Big picture / long term, I would envision pure SQL, embedded SQL
transform, and a DataFrame-like API in ~each SDK all desugaring
to relational algebra nodes, sharing an optimizer, sharing some
amount of mapping the physical plan to Beam transforms. The
necessarily SDK-specific parts are the embedded transform API and
UDFs in the host language. The rest should remain an
implementation detail that we can change.

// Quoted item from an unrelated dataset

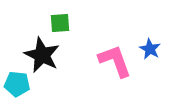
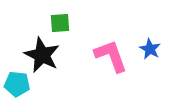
pink L-shape: moved 4 px left, 5 px up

- For example, it is easy to imagine a customized columnar
element/bundle encoding and SDK harness that only works for SQL
to remove overhead of being general purpose. It could be written
in C/C++/Go if we wanted to squeeze it for perf. Such things are
made harder by having an elaborate end-user API between SQL and
the core Beam model.
- Conversely, for whatever is chosen to underlie SQL's
execution, stability is paramount. Ideally the simplest and least
likely to change transforms would be the foundation. And I
wouldn't want to have to design a user-friendly API for Euphoria
or the join library just to enable a different join algorithm in SQL.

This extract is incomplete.